You can also find cast iron plants available for sale on Etsy. If you don’t want to purchase your plant from such a general online store, you can look for specialized cultivators or gardening stores that have cast iron plants available for sale. Some examples include Wilson Bros Gardens or Plant Delights Nursery.
Cast Iron Plant FAQ
Why does my cast iron plant have yellow/brown leaves?
One of the most common mistakes that people make when caring for plants that are as resistant as the cast iron plant is over watering them. When you put too much water in the soil, the soil becomes soggy and it can kill the plant’s leaves. Another problem that leads to leaves turning yellow or brown is placing the plant under direct sunlight. Avoid these two and your plant should have healthy green leaves.
What type of soil is good for a cast iron plant?
In order for a cast iron plant to grow happy and healthy, it needs well-drained soil. You can use any decent potting mix as they will provide you with the level of drainage needed. If you want to test the soil before putting the cast iron plant in it, you can add it to a pot, fill it will water, and then wait a few hours to check it. If you notice the soil is damp (but not gooey), it should be just fine for your cast iron plant.
Is the cast iron plant safe for pets?
While there are a few common household plants that are poisonous to pets, the cast iron plant isn’t one of those. Consuming large quantities of it can lead to an upset stomach, but the plant itself is not poisonous, so it’s safe to have it inside your home even if you have cats or dogs.
When should I cut back my cast iron?
The best time for propagating, repotting, or cutting back your cast iron plant is during spring and summer. The perfect time for it would be late February or early March. Those of you that are looking for plant rejuvenation should cut the plant to a few inches above the ground. Keep in mind that cast iron plants grow really slow, so you can expect it to last about one or two years for the plant to grow back to the height and thickness it has before you cut it.
Alternatively, you can choose to cut just a few leaves and leave the healthiest one behind if you want the plant to recover faster. Keep in mind what we told you earlier about plant leaves turning brown or yellow.
Taking its name from the idea that it’s almost indestructible, the cast iron plant is a wonderful addition to a home where you want more green without having to worry about the plant dying on you because a lot of different conditions have to be met.
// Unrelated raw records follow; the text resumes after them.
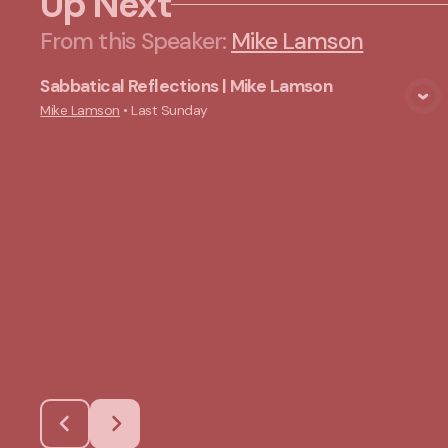
Up Next
From this
Speaker
:
Mike Lamson
Sabbatical Reflections | Mike Lamson
View Media
Mike Lamson
•
Last Sunday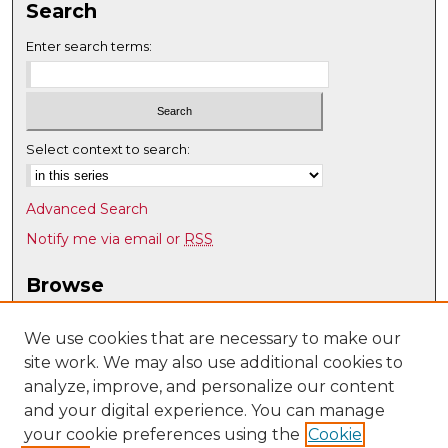
Search
Enter search terms:
Select context to search:
Advanced Search
Notify me via email or
RSS
Browse
Collections
Disciplines
We use cookies that are necessary to make our
site work. We may also use additional cookies to
Authors
analyze, improve, and personalize our content
Author Corner
and your digital experience. You can manage
Author FAQ
your cookie preferences using the
Cookie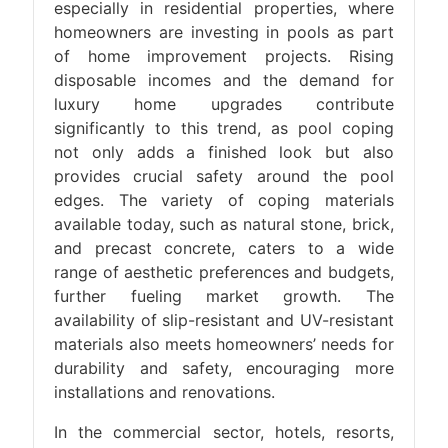
especially in residential properties, where
homeowners are investing in pools as part
of home improvement projects. Rising
disposable incomes and the demand for
luxury home upgrades contribute
significantly to this trend, as pool coping
not only adds a finished look but also
provides crucial safety around the pool
edges. The variety of coping materials
available today, such as natural stone, brick,
and precast concrete, caters to a wide
range of aesthetic preferences and budgets,
further fueling market growth. The
availability of slip-resistant and UV-resistant
materials also meets homeowners’ needs for
durability and safety, encouraging more
installations and renovations.
In the commercial sector, hotels, resorts,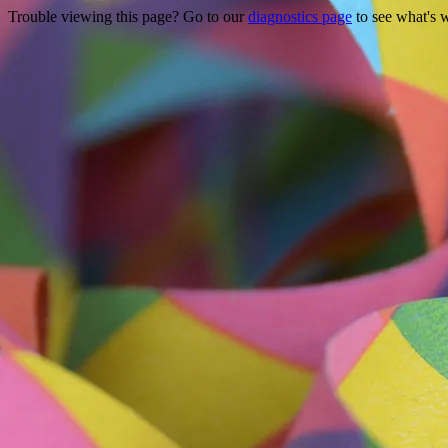
Trouble viewing this page? Go to our
diagnostics page
to see what's 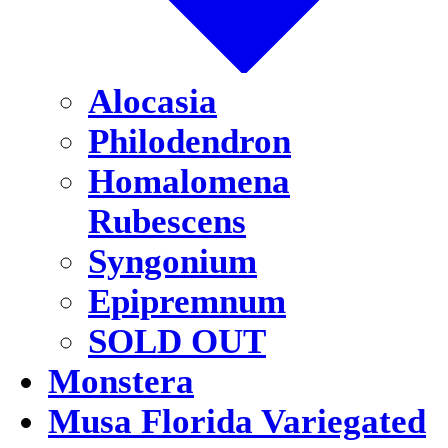
Alocasia
Philodendron
Homalomena
Rubescens
Syngonium
Epipremnum
SOLD OUT
Monstera
Musa Florida Variegated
The cast iron plant is one of the best choices for beginners because it requires so little to thrive.
As long as you make sure not to keep the plant under direct sunlight and you avoid over watering it, you should be able to enjoy its beauty for many years. However, keep in mind that it might require repotting every four years and clean its leaves at least once per month to avoid potential pests and to give the leaves a nice and healthy shine.